Gigs · Music · Notes from West London

Reflections on my 100 most recent live performances

Last July, in this piece (“A funeral changes everything”), I wrote the following:

I have been on a mission to see live music, and play live music, as much as possible, in memory of the woman whose funeral prompted that first evening in a new venue [a pub in Harlesden where the reception took place] …

Since writing those words, just over 8 months ago, I have been to more than 150 events where live music was on offer, and I sang and played at over 100 of them. Most of these events have been in pubs and cafés here in London: Open Mics, “Open Stages”, Sessions, mostly for free but I am now also being booked for paid gigs. Tonight I will be plying my trade (if that’s the right word for it) in an Irish bar in North West London, for a fee. When I was only performing once or twice a month I would keep friends up-to-date with my appearances but now I rarely do so.

Over the last year I have seen hundreds of performers in dozens of venues and spent thousands of pounds on drinks and snacks. Entry to most of these shows is free but in my view part of the deal is that punters and performers should buy a few drinks in return. If it weren’t for the live music on offer, and the opportunity to play a few songs myself, I would not be spending money on beer somewhere else. Honest.

It was the same when I was a teenager. My years of under-age drinking began in earnest because I was watching bands in pubs like The Nashville, Hope & Anchor and Red Cow. At other places like the Roundhouse and Hammersmith Odeon we never went to the bar, we just watched the acts. I went to pubs with my brother (three years older than me) and with my dad but nowhere near as often as with my mates to pubs hosting live music. That changed later, and there would be plenty of drinking sessions not accompanied by live performances, but that’s another story.

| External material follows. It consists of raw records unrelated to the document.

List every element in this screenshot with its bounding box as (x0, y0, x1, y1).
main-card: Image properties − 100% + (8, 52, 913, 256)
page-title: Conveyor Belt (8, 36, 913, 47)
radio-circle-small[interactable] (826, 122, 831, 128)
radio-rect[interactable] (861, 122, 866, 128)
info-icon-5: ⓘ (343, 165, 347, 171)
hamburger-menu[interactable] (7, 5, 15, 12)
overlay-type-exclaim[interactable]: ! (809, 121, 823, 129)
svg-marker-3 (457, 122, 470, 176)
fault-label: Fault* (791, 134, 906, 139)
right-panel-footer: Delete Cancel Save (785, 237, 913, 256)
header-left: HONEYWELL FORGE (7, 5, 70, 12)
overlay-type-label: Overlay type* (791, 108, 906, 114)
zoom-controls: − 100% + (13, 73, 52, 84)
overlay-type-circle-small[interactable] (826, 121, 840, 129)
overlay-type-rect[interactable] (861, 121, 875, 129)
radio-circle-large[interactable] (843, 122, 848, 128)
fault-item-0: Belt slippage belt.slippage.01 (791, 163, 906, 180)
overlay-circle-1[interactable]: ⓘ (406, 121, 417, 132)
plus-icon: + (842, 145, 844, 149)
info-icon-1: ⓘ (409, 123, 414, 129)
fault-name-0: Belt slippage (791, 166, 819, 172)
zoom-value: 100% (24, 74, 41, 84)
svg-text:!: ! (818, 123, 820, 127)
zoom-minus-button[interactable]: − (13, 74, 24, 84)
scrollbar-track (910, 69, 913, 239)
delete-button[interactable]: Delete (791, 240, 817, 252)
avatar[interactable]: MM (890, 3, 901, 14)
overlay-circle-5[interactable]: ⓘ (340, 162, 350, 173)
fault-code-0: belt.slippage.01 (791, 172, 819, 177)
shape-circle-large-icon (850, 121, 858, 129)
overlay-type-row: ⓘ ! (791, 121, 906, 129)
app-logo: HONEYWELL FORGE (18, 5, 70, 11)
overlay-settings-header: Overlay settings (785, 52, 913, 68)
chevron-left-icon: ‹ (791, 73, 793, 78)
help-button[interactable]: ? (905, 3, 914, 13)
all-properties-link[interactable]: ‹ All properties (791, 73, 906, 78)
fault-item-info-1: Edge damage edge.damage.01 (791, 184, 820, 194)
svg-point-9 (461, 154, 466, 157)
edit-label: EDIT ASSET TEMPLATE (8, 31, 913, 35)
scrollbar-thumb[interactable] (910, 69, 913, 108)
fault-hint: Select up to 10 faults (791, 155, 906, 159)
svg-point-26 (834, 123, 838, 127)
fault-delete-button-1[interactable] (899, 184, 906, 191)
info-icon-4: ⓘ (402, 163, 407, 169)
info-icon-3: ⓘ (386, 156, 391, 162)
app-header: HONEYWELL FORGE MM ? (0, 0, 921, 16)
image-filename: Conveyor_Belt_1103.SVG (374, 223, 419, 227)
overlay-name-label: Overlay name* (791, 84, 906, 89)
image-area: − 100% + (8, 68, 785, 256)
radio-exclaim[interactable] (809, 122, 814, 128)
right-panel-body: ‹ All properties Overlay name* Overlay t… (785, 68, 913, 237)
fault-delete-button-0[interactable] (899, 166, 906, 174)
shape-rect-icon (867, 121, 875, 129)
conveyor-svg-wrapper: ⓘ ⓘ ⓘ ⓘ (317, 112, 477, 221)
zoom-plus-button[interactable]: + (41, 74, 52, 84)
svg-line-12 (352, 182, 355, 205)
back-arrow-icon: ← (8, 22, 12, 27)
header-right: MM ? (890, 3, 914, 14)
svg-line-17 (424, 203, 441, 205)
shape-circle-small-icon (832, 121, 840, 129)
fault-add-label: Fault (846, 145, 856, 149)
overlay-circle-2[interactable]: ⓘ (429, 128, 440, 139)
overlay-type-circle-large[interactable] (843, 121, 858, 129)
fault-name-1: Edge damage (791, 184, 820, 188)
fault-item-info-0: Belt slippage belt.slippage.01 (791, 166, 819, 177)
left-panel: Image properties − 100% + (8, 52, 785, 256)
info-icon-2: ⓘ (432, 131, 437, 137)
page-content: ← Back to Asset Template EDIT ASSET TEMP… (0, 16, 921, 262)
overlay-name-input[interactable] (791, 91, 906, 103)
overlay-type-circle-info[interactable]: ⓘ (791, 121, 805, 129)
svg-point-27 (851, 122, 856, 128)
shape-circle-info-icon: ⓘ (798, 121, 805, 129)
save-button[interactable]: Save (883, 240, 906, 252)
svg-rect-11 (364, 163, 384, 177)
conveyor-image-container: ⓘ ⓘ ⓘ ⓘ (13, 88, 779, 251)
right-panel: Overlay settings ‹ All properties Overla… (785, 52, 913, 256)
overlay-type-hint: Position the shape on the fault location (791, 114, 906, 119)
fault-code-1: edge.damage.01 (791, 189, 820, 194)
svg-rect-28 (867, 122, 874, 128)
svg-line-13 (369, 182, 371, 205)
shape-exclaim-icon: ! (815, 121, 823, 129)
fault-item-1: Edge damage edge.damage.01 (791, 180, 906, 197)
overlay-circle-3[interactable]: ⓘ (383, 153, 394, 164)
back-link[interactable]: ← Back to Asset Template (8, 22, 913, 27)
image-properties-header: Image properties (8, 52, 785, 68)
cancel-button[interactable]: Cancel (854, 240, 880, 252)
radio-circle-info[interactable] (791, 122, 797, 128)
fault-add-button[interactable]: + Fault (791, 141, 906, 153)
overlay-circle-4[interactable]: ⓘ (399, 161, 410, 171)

So far this year I have spent more nights out and about watching and playing music than I have stayed home. My son, who is 19, has accompanied me much of the time, playing the cajon. I have only spent two evenings in pubs where live music wasn’t on offer: an informal gathering of old school friends at the Old Ship in Hammersmith, and a Monday night watching West Ham v Brentford in a local Irish bar, with my son’s godfather. Football on TV was the main reason I went to pubs in my non-drinking years (1987-1997). Most of the games I watched during the first five years of the Premier League were accompanied by sweet fizzy drinks. These days we usually watch live sport at home.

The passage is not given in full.